A hegemonia cultural, o controle dos grandes grupos de comunicação e o
aparelhamento das redações e universidades por opositores das ideias
que Jair Bolsonaro representa está por trás da maneira desumana e
imperdoável com que muitos trataram o episódio, colocando as próprias
perversões ideológicas acima do respeito à vida humana. A intolerância
dos autoproclamados tolerantes em todos os tons de vermelho e não apenas
do sangue derramado em Minas. É o “ódio do bem”.
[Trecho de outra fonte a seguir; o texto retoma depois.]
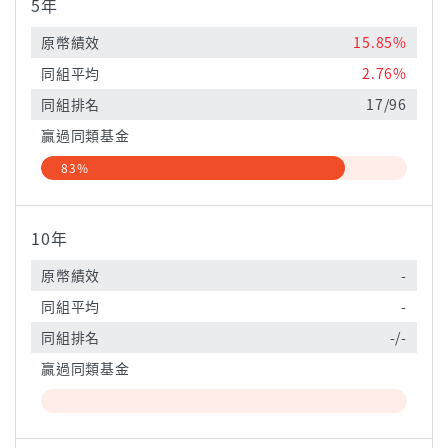
5年
原幣績效
15.85%
同組平均
2.76%
同組排名
17/96
贏過同類基金
83%
10年
原幣績效
-
同組平均
-
同組排名
-/-
贏過同類基金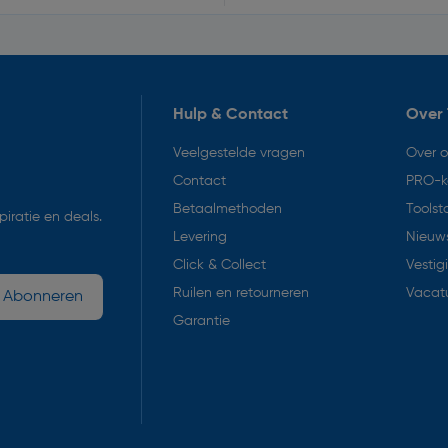
Hulp & Contact
Over 
Veelgestelde vragen
Over 
Contact
PRO-k
Betaalmethoden
Toolst
iratie en deals.
Levering
Nieuws
Click & Collect
Vestig
Ruilen en retourneren
Vacat
Abonneren
Garantie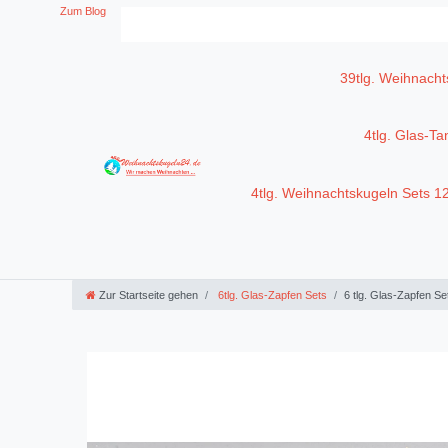
Zum Blog
39tlg. Weihnacht
4tlg. Glas-T
4tlg. Weihnachtskugeln Sets 
Zur Startseite gehen
6tlg. Glas-Zapfen Sets
6 tlg. Glas-Zapfen S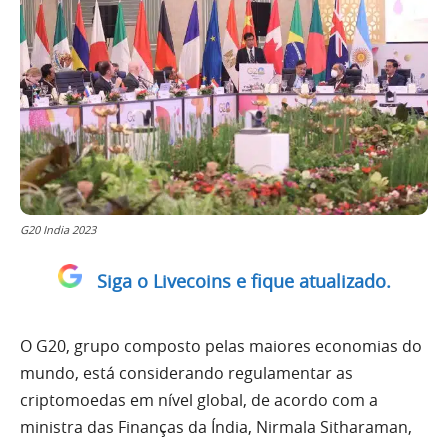
G20 India 2023
Siga o Livecoins e fique atualizado.
O G20, grupo composto pelas maiores economias do
mundo, está considerando regulamentar as
criptomoedas em nível global, de acordo com a
ministra das Finanças da Índia, Nirmala Sitharaman,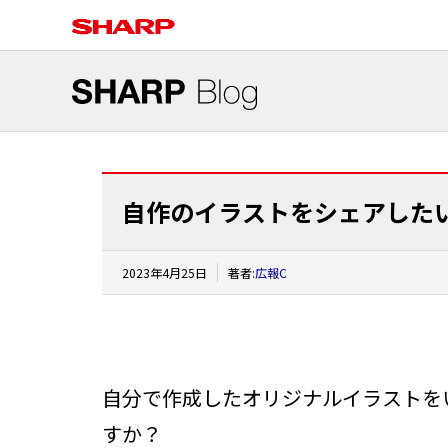
自作のイラストをシェアした
2023年4月25日
著者:
広報C
自分で作成したオリジナルイラストを
すか？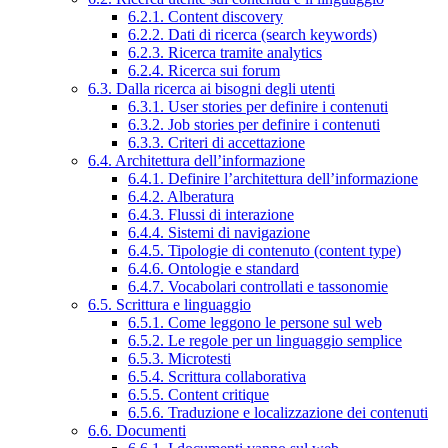
6.2.1. Content discovery
6.2.2. Dati di ricerca (search keywords)
6.2.3. Ricerca tramite analytics
6.2.4. Ricerca sui forum
6.3. Dalla ricerca ai bisogni degli utenti
6.3.1. User stories per definire i contenuti
6.3.2. Job stories per definire i contenuti
6.3.3. Criteri di accettazione
6.4. Architettura dell’informazione
6.4.1. Definire l’architettura dell’informazione
6.4.2. Alberatura
6.4.3. Flussi di interazione
6.4.4. Sistemi di navigazione
6.4.5. Tipologie di contenuto (content type)
6.4.6. Ontologie e standard
6.4.7. Vocabolari controllati e tassonomie
6.5. Scrittura e linguaggio
6.5.1. Come leggono le persone sul web
6.5.2. Le regole per un linguaggio semplice
6.5.3. Microtesti
6.5.4. Scrittura collaborativa
6.5.5. Content critique
6.5.6. Traduzione e localizzazione dei contenuti
6.6. Documenti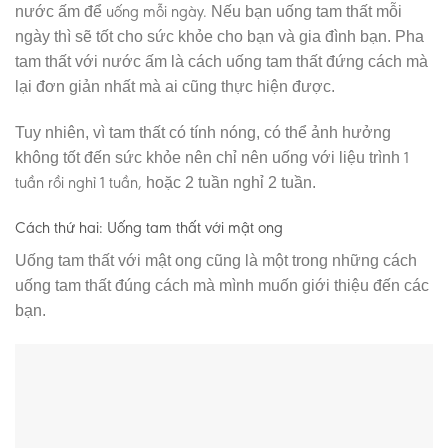
uống mỗi ngày
.
nước ấm để
Nếu bạn uống tam thất mỗi
ngày thì sẽ tốt cho sức khỏe cho bạn và gia đình bạn. Pha
tam thất với nước ấm là cách uống tam thất đứng cách mà
lại đơn giản nhất mà ai cũng thực hiện được.
Tuy nhiên, vì tam thất có tính nóng, có thể ảnh hưởng
1
không tốt đến sức khỏe nên chỉ nên uống với liệu trình
tuần rồi nghỉ 1 tuần
,
hoặc 2 tuần nghỉ 2 tuần.
Cách thứ hai: Uống tam thất với mật ong
Uống tam thất với mật ong cũng là một trong những cách
uống tam thất đúng cách mà mình muốn giới thiệu đến các
bạn.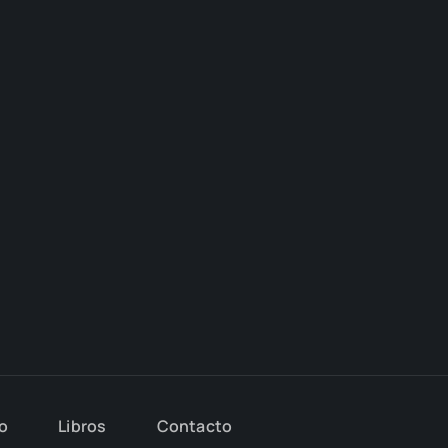
io
Libros
Con­tac­to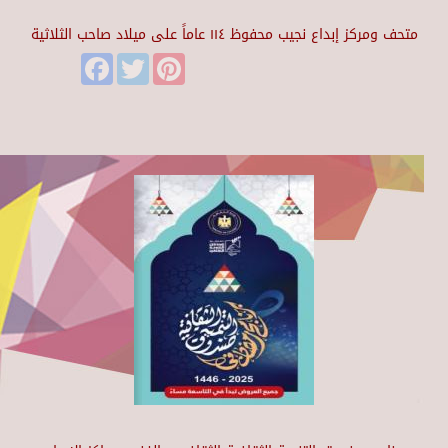
متحف ومركز إبداع نجيب محفوظ ١١٤ عاماً على ميلاد صاحب الثلاثية
Facebook
Twitter
Pinterest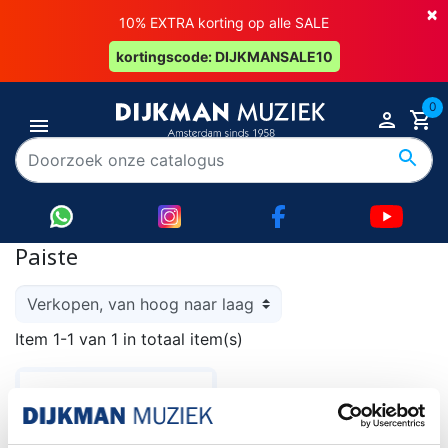
×
10% EXTRA korting op alle SALE
kortingscode: DIJKMANSALE10
0
Paiste
Item 1-1 van 1 in totaal item(s)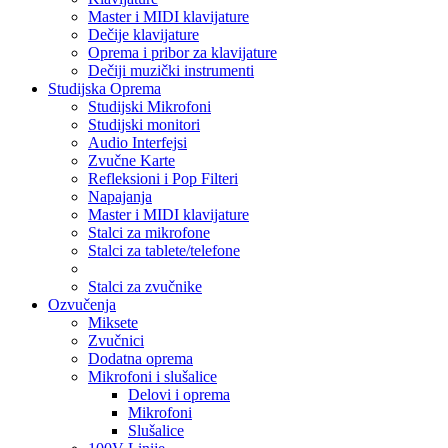
Master i MIDI klavijature
Dečije klavijature
Oprema i pribor za klavijature
Dečiji muzički instrumenti
Studijska Oprema
Studijski Mikrofoni
Studijski monitori
Audio Interfejsi
Zvučne Karte
Refleksioni i Pop Filteri
Napajanja
Master i MIDI klavijature
Stalci za mikrofone
Stalci za tablete/telefone
Stalci za zvučnike
Ozvučenja
Miksete
Zvučnici
Dodatna oprema
Mikrofoni i slušalice
Delovi i oprema
Mikrofoni
Slušalice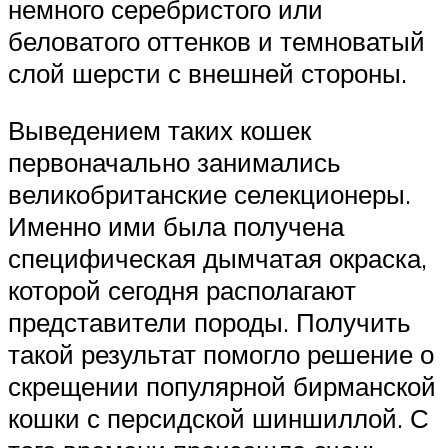
немного серебристого или
беловатого оттенков и темноватый
слой шерсти с внешней стороны.
Выведением таких кошек
первоначально занимались
великобританские селекционеры.
Именно ими была получена
специфическая дымчатая окраска,
которой сегодня располагают
представители породы. Получить
такой результат помогло решение о
скрещении популярной бирманской
кошки с персидской шиншиллой. С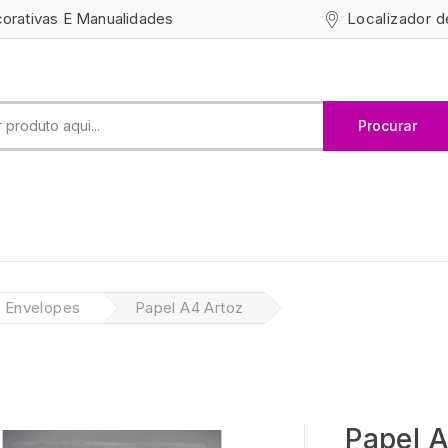
Localizador d
corativas E Manualidades
Procurar
/ Envelopes
Papel A4 Artoz
Papel A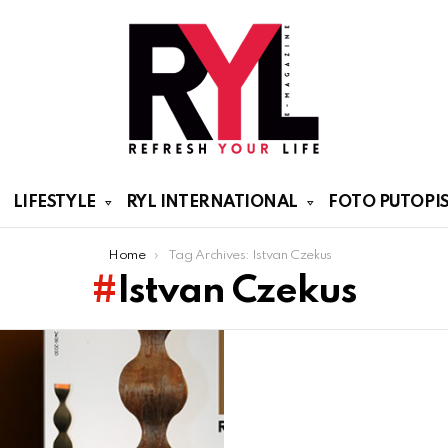
LIFESTYLE
RYL INTERNATIONAL
FOTO PUTOPIS
Home
Tag Archives: Istvan Czekus
Istvan Czekus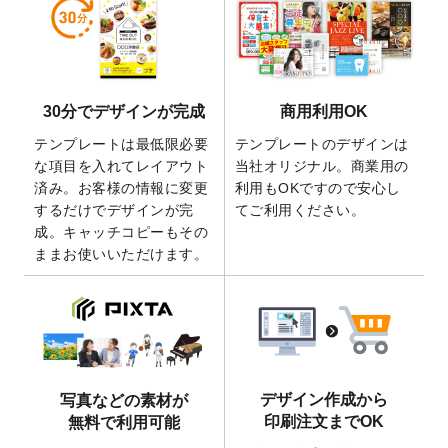
しました。
2026/5/28
【新商品】マグネットステッカー
が作成で
きるようになりました！
2026/5/21
コラム「
デザイン作成から入稿・確認まで
30分でデザインが完成
商用利用OK
の全4ステップを解説！
」を公開いたしまし
た。
テンプレートは最低限必要
テンプレートのデザインは
2026/4/23
コラム「
画像の配置・差し替え・トリミン
な項目を入れてレイアウト
当社オリジナル。商業用の
グ
」「
テンプレート間でパーツを流用する
済み。お客様の情報に変更
利用もOKですので安心し
方法
」を公開いたしました。
するだけでデザインが完
てご利用ください。
成。キャッチコピーもその
2026/4/21
アクリルキーホルダーのデザインテンプレ
ままお使いいただけます。
ート
を追加いたしました。
2026/3/17
【新商品】缶バッジ
が作成できるようにな
りました！
2025/12/22
【新商品】アクリルキーホルダー
が作成で
きるようになりました！
2025/12/22
2026年版4月始まりのカレンダーデザイン
デザイン作成から
写真などの素材が
テンプレート
を公開いたしました。
印刷注文までOK
無料で利用可能
2025/10/7
箔押し年賀状のデザインテンプレート
を公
Facas não entram, armas não disparam, crimes não acontecem sem a ação
de criminosos, cada vez mais ousados por conta de um sistema penal que
parece se solidarizar mais com bandidos do que com suas vítimas, o que,
em parte, explica porque tantos brasileiros consideram o discurso de uma
política de segurança dura de Jair Bolsonaro. A faca foi um mero
instrumento de Adélio Bispo de Oliveira, um desequilibrado com ideias
confusas e uma agenda que poderia ter arremessado o país ainda mais no
caos.
Que este crime horrível, mais um constrangimento para o Brasil, sirva
para acalmar os ânimos e curar as feridas de um ambiente político cada
vez mais belicoso. Quem apostar em mais enfrentamento, mais divisão e
mais ódio, pode ter certeza que o tiro pode sair pela culatra. Daqui da
América, país que já perdeu líderes assassinados e pagou um preço alto
por isso, envio o desejo de uma rápida e plena recuperação para o
deputado. Civilidade acima de tudo, paz acima de todos.